Each of these laws is incompatible with the notion that parents have a sweeping constitutional right to direct a specific medical treatment for their child. The laws instead implement state authority to decide what is the proper balance between (as the article puts it) two “[i]mportant interests—patient access to needed treatment on the one hand and protection of vulnerable individual from invasive and potentially identity-altering procedures on the other.” (Emphasis added.) States that bar doctors from providing puberty blockers or cross-sex hormones to minors as treatment for gender dysphoria are exercising this same authority.

It’s noteworthy that, as these psychosurgery laws show, this state authority applies to established medical treatments as well as to new or experimental ones. Judicial deference to state authority ought to be all the greater with respect to new and experimental treatments, as the benefit of such treatments hasn’t been clearly determined.

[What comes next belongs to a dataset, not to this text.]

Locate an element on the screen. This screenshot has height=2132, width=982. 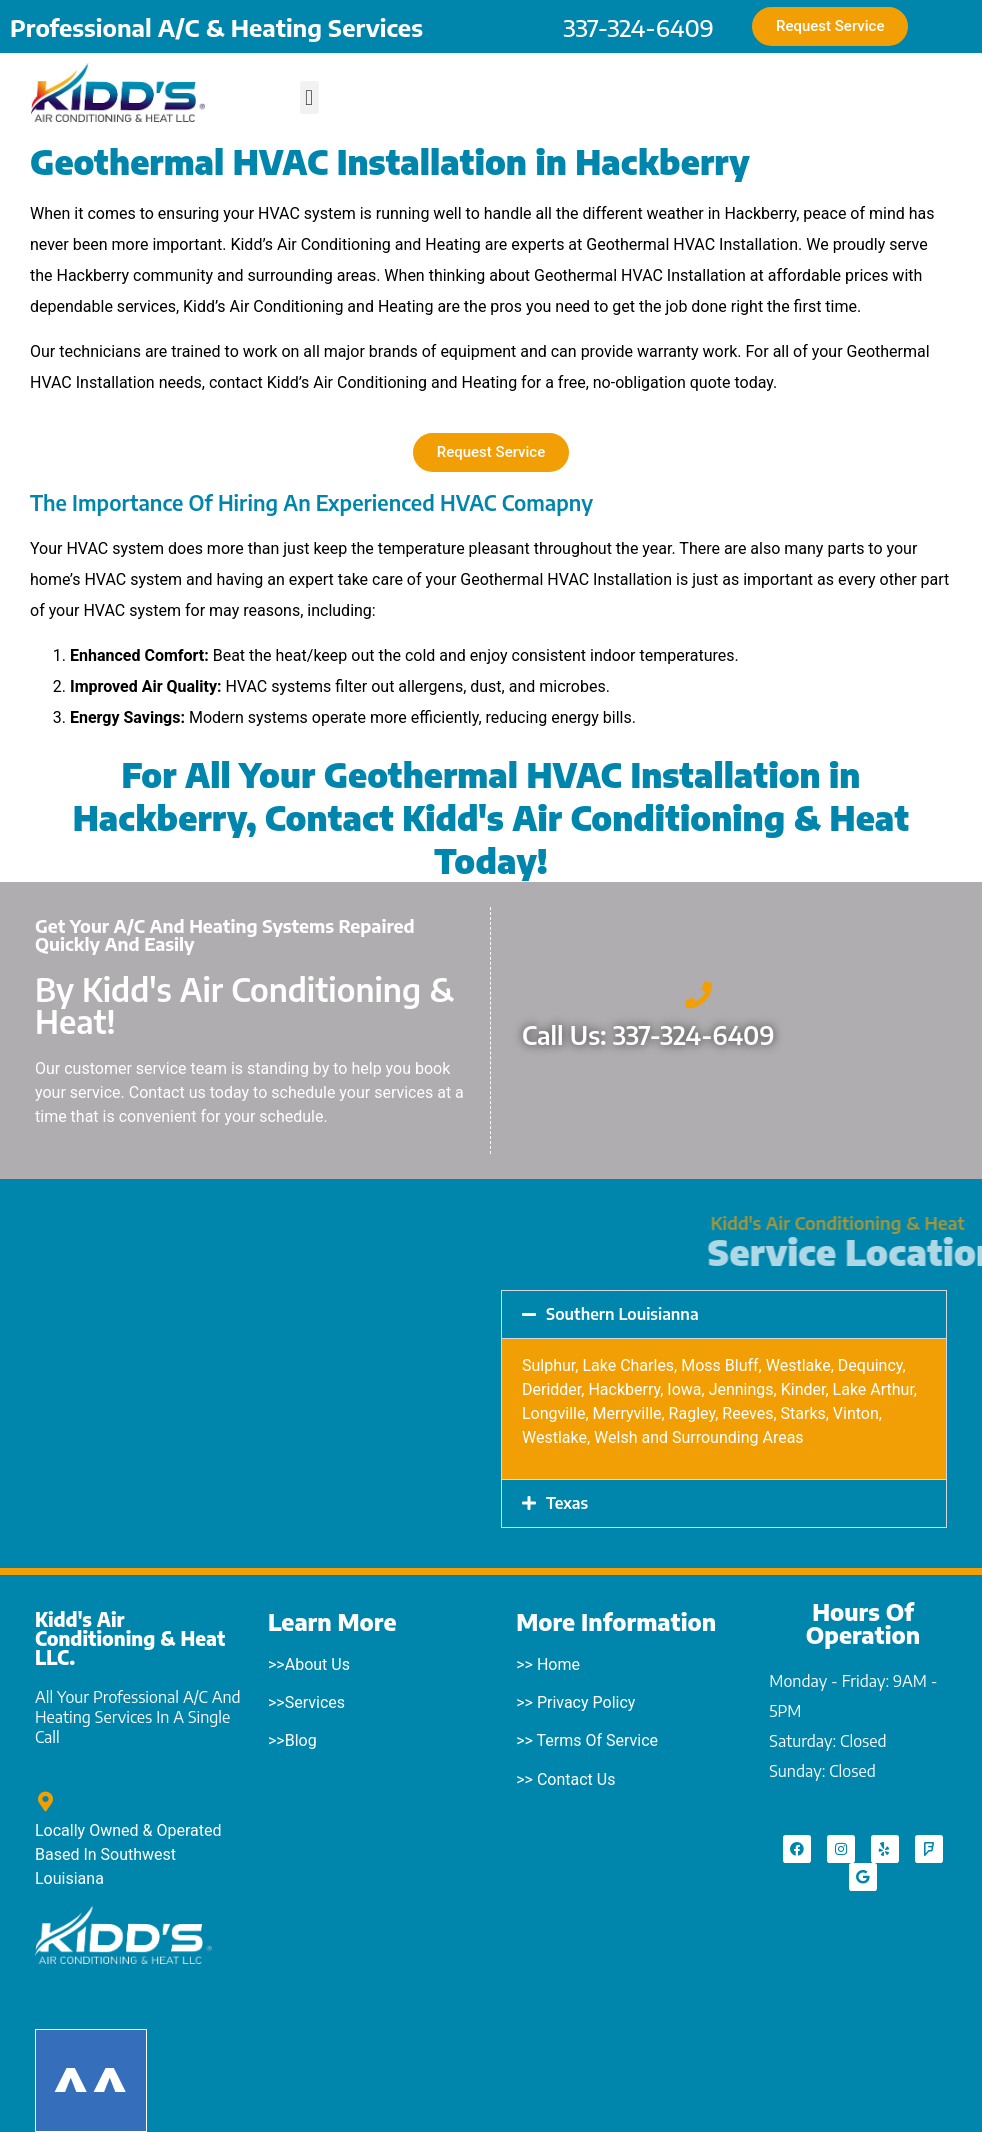
>>Services is located at coordinates (306, 1702).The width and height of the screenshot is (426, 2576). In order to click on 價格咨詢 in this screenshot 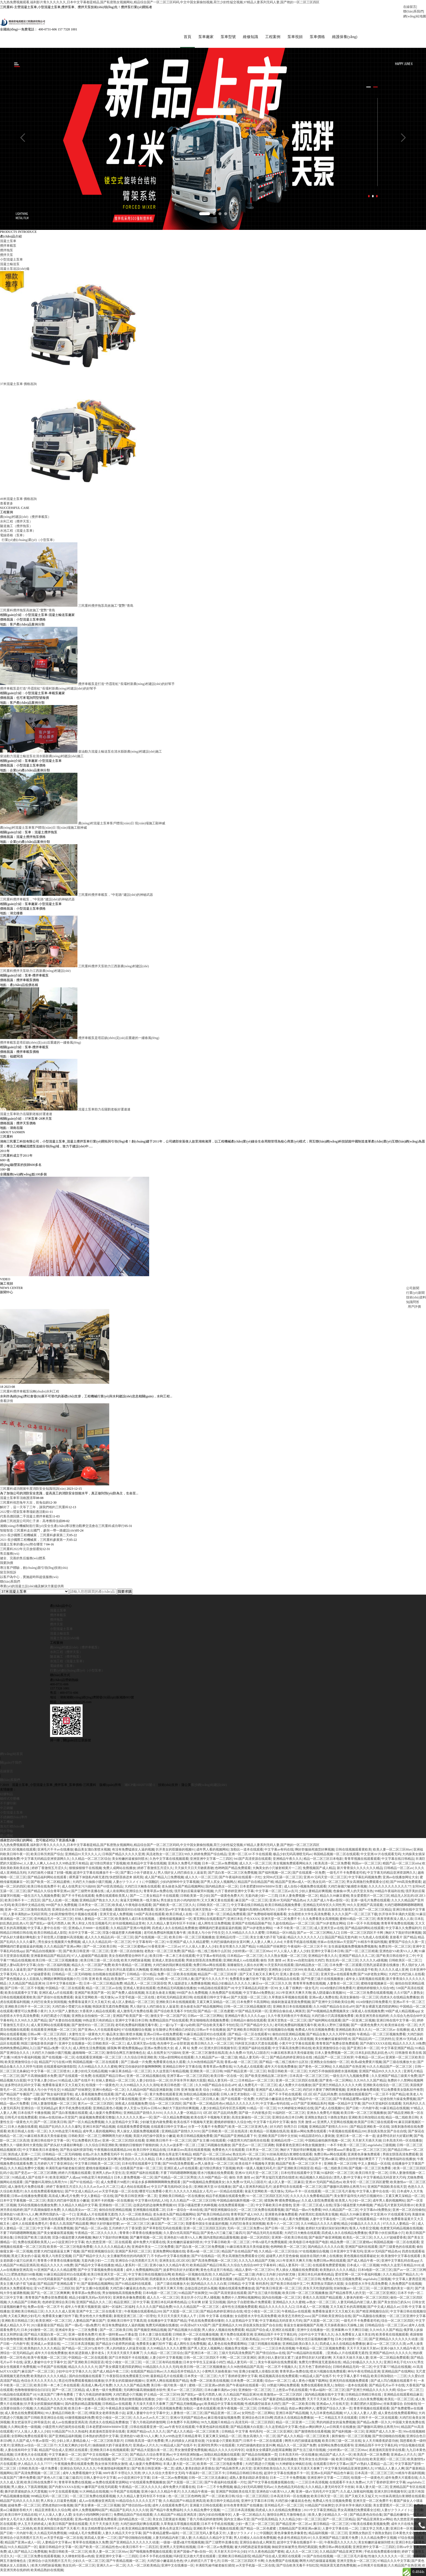, I will do `click(30, 387)`.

I don’t mean to imply that state power to bar medical treatments (or whatever might be deemed to fall within that category) doesn’t extend well beyond this particular authority. It obviously does. Some clear examples are elective abortion, physician-assisted suicide, and elective amputation. (I’m not aware of any laws yet on the last example; my point is simply that such laws would clearly be permissible.) And since neither a parent nor a child has a constitutional right to any of these procedures, it would be absurd to contend that a parent’s “substantive due process right ‘to make decisions concerning the care, custody, and control of their children’” somehow includes a right to direct that his child receive such a procedure.